Notes from a great talk by Liz Wisemen at Stanford Entrepreneurial School.
Is there a danger in knowing too much. A danger to our companies, teams, and innovation.
How does what we know, get in the way of what we don’t know, but perhaps need to learn.
Is it possible that really smart leaders don’t create smart organizations.
That really smart leaders can shut down intelligence, and brilliance, and innovation.
Want to explore the power of being a rookie.
And the power of inquiry.
Explore the power of not knowing.
Experience creates a number of troubling blind spots.
You build up scar tissue – reminder of not to do certain things.
Then when someone new comes along and suggests something that brushes your scars you instinctively reject that idea and say no. We already tried that.
You need a deliberate ritual to get back to your roots.
Bob Hurley tells this story of once meeting Wayne Barthoromyy (Rabbit – reigning world champ from Australian) on Huntington beach, and asking him why he wasn’t surfing where the good waves are. Wayne replied that he liked surfing with kids because that’s where he gets his energy.
So he goes out and surfs with the amateurs. He seeks out the newcomers. Recent college grads, and just hangs out.
Can smart leaders create dumb teams?
Why are we so smart and capable around some, but not others?
Diminishers believe that because they are the boss, they must know better.
Since they are management, they conclude they are the smartest ones on the team.
Therefore my job is to tell, instruct, micromanage.
Multipliers do it differently. They ask questions. They also have hard edge.

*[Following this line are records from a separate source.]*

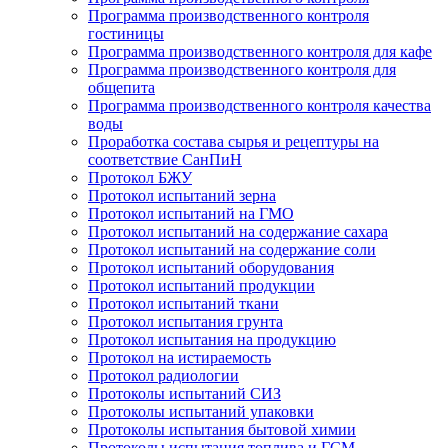
Программа производственного контроля
гостиницы
Программа производственного контроля для кафе
Программа производственного контроля для
общепита
Программа производственного контроля качества
воды
Проработка состава сырья и рецептуры на
соответствие СанПиН
Протокол БЖУ
Протокол испытаний зерна
Протокол испытаний на ГМО
Протокол испытаний на содержание сахара
Протокол испытаний на содержание соли
Протокол испытаний оборудования
Протокол испытаний продукции
Протокол испытаний ткани
Протокол испытания грунта
Протокол испытания на продукцию
Протокол на истираемость
Протокол радиологии
Протоколы испытаний СИЗ
Протоколы испытаний упаковки
Протоколы испытания бытовой химии
Протоколы испытания топлива и ГСМ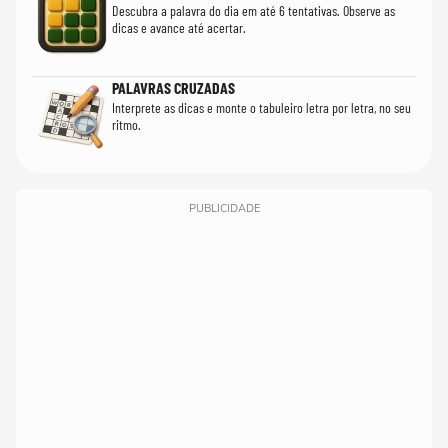
Descubra a palavra do dia em até 6 tentativas. Observe as
dicas e avance até acertar.
PALAVRAS CRUZADAS
Interprete as dicas e monte o tabuleiro letra por letra, no seu
ritmo.
PUBLICIDADE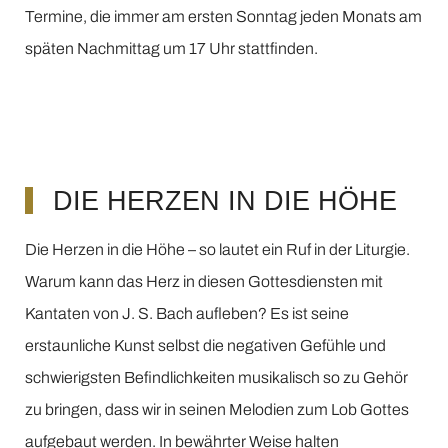
Termine, die immer am ersten Sonntag jeden Monats am
späten Nachmittag um 17 Uhr stattfinden.
DIE HERZEN IN DIE HÖHE
Die Herzen in die Höhe – so lautet ein Ruf in der Liturgie.
Warum kann das Herz in diesen Gottesdiensten mit
Kantaten von J. S. Bach aufleben? Es ist seine
erstaunliche Kunst selbst die negativen Gefühle und
schwierigsten Befindlichkeiten musikalisch so zu Gehör
zu bringen, dass wir in seinen Melodien zum Lob Gottes
aufgebaut werden. In bewährter Weise halten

They are demanding. They have a hard edge.
They have high expectations.
They challenge. They have become really comfortable asking others to become uncomfortable.

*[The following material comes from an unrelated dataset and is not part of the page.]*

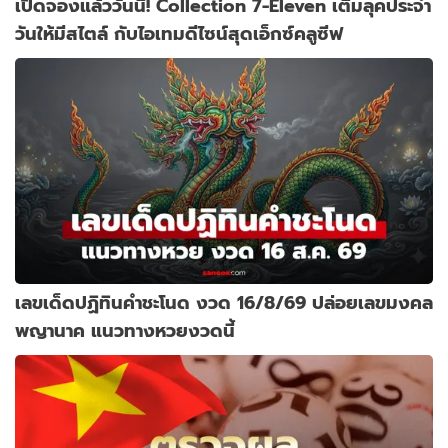
เปิดจองแล้ววันนี้! Collection 7-Eleven เติมลุคประจำ
วันให้มีสไตล์ กับไอเทมดีไซน์สุดเอ็กซ์คลูซีฟ
เลขเด็ดปฏิทินคำชะโนด งวด 16/8/69 ปล่อยเลขมงคล
พญานาค แนวทางหวยงวดนี้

They let you suffer a bit. They let you squirm.
Diminishers operate from a place of knowledge. Their knowledge. They tend to be empire builders. Tyrants. Creating anxiety, stress, micromanagers.
Multiples operate from a belief that people around me are smart. I hired them smart. They are talent magnets. They give accountable to others. They operate from a place of inquiry.

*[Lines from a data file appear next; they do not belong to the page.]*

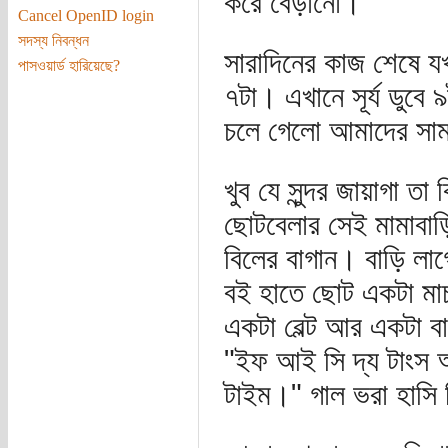
করে বেড়ানো।
Cancel OpenID login
সদস্য নিবন্ধন
সারাদিনের কাজ শেষে য
পাসওয়ার্ড হারিয়েছে?
৭টা। এখানে সূর্য ডুবে
চলে গেলো আমাদের সা
খুব যে সুন্দর জায়াগা 
ছোটবেলার সেই মামাবা
বিলের বাগান। বাড়ি লা
বই হাতে ছোট একটা মাচ
একটা বেল্ট আর একটা ব
"ইফ আই সি দ্য টাংস আর
টাইম।" গাল ভরা হাসি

Most of the diminishing done in companies is done with the best of intentions.
People who think they are doing a good job.
The idea guy who spouts ideas.
Or the always on leader.
Or the rescuer. The leader who doesn’t like seeing others suffer.
Or the pace setter. Who sets the pace hoping others will follow.
But instead they don’t. They walk. Because they’re not winning.
Because it’s not fun when you can’t keep up with the boss.
How might you be shutting down intelligence and capability?
One of the most powerful shifts you can make is shifting from knowing to inquiry.
You need to be able to ask the right questions that share the burden with the team.
The best leaders not only give pats on the back, they give a push and get their people into the uncomfortable areas.
It’s irresponsible to let your team suffer.